I once would have cared little for October and her comforts. In fact, a life such as mine might as well have been a simulation, an unhappy unreality; as such does it now exist in my memory. Dark had been my dreams of late, and to wonder beyond ambition, beyond urgency and strain, was so far from my experience that I could not have imagined it if I had known to try. Your entering in did not set all things right, that is certain. You know well that I had begun to wander into the peaks and valleys of virtue, of holy desire, and of self reflection, before your appearance on stage. Otherwise, our languages would have been so far apart as to not have been related. It seemed to me at the time of our encounter, that I was walking through a forest, a beautiful yet strange, fearful and awe-filled place. I had not another beside me in my odyssey, though I never ceased to surround myself with people. I trekked alone, and after some time spent looking ahead, I saw you, barely distinguishable from the beauty surrounding us, yet obvious upon first notice. As I began to ponder who you were, your beauty grew and grew, till I had no other recourse but to speak to you with words from my heart. I made a friend that day, a friend whose color abounds more deeply than any Autumn, more dearly than the happiest music, more renewed than the most perfect sunrise.

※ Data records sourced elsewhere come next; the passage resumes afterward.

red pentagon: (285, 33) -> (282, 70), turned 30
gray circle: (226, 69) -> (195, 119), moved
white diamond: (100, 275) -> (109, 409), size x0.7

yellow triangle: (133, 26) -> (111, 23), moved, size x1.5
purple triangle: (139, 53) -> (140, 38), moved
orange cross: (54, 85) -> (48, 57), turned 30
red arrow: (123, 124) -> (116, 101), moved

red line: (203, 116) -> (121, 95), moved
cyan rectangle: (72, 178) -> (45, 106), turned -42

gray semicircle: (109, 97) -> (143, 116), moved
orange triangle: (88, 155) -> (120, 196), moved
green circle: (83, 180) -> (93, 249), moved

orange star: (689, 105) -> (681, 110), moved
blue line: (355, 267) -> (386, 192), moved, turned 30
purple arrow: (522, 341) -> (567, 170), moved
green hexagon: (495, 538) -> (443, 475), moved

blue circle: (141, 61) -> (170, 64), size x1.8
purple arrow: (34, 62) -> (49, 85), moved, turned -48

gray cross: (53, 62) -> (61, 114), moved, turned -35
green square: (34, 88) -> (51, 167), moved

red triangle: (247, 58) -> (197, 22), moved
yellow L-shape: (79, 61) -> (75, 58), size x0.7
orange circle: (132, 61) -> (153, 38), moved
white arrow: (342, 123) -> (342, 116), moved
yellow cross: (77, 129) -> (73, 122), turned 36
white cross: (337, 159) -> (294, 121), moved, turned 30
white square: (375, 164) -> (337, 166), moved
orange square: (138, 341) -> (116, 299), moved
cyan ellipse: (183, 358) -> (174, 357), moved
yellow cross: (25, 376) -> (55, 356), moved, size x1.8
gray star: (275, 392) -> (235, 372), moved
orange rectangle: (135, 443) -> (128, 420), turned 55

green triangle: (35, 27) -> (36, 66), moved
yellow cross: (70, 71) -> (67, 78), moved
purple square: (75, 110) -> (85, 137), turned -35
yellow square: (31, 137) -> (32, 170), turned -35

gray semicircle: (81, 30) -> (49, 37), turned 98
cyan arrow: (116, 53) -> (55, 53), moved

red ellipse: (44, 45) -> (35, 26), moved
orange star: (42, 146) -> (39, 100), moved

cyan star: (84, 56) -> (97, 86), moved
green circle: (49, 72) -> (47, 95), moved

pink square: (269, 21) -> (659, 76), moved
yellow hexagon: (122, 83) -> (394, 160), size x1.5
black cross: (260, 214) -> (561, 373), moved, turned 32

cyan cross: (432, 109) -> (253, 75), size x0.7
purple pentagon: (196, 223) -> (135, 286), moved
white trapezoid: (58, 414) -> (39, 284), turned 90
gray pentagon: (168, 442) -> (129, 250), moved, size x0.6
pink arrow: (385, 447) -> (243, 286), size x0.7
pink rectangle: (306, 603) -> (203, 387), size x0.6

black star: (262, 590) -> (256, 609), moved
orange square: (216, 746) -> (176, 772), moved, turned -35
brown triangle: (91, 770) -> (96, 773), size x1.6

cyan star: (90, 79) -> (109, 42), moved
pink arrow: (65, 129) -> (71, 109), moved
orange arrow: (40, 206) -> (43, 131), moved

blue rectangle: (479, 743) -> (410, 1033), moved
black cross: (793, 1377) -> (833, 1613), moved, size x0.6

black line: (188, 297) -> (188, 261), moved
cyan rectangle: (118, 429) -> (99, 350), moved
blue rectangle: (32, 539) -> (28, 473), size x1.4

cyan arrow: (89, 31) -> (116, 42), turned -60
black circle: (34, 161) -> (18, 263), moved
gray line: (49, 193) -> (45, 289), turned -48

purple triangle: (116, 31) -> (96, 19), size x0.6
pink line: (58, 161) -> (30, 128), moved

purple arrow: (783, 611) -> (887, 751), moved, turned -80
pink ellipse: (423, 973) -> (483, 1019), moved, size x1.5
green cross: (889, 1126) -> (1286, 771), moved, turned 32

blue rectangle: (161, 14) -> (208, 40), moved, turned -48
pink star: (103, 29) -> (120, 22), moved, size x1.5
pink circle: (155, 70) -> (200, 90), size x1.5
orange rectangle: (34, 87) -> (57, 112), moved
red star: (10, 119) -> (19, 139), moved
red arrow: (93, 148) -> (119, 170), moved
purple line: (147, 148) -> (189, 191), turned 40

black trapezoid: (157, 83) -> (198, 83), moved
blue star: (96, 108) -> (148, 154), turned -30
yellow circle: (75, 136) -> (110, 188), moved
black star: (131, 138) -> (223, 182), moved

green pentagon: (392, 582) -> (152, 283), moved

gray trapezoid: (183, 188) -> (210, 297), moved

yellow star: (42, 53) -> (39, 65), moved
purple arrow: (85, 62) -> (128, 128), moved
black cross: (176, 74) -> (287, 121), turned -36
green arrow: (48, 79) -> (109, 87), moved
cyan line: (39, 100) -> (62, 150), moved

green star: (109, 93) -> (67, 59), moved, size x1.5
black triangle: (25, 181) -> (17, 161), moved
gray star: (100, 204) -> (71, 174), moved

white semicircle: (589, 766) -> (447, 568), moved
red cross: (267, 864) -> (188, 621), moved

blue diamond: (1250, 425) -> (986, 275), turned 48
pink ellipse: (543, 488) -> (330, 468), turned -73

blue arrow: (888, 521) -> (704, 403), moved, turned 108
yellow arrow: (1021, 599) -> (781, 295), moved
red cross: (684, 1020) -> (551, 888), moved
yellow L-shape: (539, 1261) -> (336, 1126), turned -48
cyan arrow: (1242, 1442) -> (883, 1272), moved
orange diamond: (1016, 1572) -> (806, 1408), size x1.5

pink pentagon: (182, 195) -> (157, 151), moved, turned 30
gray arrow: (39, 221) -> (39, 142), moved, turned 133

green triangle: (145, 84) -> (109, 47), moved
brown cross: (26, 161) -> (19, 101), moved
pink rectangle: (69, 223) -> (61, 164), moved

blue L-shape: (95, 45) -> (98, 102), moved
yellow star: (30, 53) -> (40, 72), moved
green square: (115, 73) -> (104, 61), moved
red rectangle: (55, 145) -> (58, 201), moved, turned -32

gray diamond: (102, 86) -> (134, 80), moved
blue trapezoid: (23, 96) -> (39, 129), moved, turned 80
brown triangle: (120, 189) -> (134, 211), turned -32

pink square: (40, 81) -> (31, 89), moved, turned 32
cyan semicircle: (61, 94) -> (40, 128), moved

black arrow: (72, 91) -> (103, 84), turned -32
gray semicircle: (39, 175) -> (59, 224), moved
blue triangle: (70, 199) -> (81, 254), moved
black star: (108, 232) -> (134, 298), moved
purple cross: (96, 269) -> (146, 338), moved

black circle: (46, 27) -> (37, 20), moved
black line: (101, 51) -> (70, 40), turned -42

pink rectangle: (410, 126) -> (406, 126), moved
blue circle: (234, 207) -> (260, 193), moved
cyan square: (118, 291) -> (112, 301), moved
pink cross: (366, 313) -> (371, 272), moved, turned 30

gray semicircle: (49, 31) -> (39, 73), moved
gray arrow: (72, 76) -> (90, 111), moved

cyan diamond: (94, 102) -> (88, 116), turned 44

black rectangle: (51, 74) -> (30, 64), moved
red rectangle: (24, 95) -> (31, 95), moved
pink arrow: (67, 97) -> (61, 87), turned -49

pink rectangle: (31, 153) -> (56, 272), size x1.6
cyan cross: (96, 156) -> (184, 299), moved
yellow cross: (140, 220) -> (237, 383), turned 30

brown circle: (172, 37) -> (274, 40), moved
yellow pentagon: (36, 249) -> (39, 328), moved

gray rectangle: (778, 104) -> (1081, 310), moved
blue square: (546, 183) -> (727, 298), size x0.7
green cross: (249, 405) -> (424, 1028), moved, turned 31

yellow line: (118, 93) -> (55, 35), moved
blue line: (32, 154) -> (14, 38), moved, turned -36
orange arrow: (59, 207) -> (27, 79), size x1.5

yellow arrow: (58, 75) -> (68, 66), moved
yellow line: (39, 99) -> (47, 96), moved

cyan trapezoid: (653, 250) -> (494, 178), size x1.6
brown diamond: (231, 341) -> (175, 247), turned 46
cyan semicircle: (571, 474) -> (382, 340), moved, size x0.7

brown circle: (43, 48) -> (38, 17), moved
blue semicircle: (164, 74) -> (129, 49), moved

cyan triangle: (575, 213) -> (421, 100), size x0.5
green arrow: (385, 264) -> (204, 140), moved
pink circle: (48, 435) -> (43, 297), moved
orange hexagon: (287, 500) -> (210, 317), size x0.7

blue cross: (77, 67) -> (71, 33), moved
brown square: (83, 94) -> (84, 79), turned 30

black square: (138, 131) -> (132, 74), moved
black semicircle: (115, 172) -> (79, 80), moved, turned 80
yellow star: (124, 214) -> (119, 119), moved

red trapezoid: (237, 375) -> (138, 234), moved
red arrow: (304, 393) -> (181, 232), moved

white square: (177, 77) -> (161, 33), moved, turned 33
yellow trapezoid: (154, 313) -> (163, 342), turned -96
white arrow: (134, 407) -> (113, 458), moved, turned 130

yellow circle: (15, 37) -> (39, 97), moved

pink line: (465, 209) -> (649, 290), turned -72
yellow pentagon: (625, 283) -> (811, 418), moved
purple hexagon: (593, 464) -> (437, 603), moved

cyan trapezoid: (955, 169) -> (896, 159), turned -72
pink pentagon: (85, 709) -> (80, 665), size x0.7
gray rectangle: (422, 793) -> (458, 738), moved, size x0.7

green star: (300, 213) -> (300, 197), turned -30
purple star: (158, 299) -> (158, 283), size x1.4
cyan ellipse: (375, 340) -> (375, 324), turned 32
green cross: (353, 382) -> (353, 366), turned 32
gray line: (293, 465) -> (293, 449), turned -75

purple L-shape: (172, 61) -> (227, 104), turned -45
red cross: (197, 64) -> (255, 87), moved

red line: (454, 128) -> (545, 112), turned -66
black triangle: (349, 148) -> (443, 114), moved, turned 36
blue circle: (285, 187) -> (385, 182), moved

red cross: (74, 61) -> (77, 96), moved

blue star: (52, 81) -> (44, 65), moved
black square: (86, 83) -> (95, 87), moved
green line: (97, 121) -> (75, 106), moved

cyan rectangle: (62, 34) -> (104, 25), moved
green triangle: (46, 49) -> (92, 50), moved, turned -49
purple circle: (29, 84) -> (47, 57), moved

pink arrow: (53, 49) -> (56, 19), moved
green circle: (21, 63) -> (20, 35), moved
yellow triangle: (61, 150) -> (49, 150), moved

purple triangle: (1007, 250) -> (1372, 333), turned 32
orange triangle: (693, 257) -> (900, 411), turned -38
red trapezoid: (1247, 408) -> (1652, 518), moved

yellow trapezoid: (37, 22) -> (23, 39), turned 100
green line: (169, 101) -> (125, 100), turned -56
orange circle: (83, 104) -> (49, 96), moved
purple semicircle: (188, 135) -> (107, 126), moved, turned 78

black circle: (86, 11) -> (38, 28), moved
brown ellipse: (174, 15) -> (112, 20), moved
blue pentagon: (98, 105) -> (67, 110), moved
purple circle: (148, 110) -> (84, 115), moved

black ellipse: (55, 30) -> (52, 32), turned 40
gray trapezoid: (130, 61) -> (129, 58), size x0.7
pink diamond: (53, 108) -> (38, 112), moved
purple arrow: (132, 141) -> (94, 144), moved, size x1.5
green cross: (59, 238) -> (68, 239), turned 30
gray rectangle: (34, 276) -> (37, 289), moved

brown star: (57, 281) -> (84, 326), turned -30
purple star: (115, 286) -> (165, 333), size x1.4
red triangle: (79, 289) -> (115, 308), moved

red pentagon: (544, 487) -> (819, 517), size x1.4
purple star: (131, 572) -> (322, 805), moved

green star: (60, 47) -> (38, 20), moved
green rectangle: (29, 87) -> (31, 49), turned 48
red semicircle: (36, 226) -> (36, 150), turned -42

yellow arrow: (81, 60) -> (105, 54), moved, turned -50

You might wonder if, considering how I felt that day, whether or not I feel the same now. In all honesty, it was a question I wondered about then too. My wondering, however, was rooted in the surest expectation; I simply did not have the capacity to imagine the future, or what you would mean to me in it. I would have predicted reality, that every moment with you would be a culmination of many wonderful moments with my best friend. I would not have known the feeling, for I was not able to know it, but in every additional experience I shared with you, I received one more little gift. My life has been built before my own eyes, and even now I see but a thread in a splendid tapestry of our Lord’s making. You and I are like two threads bound together in order to make a hue like something only God could imagine. I certainly cannot, for I cannot even see myself correctly. I am happy to see God and to see you, and to let the two of you see me. To answer your wonderings, I would say that, though that initial moment of romance and most pleasant surprise still persists in my heart, something far greater has dawned in my love for you.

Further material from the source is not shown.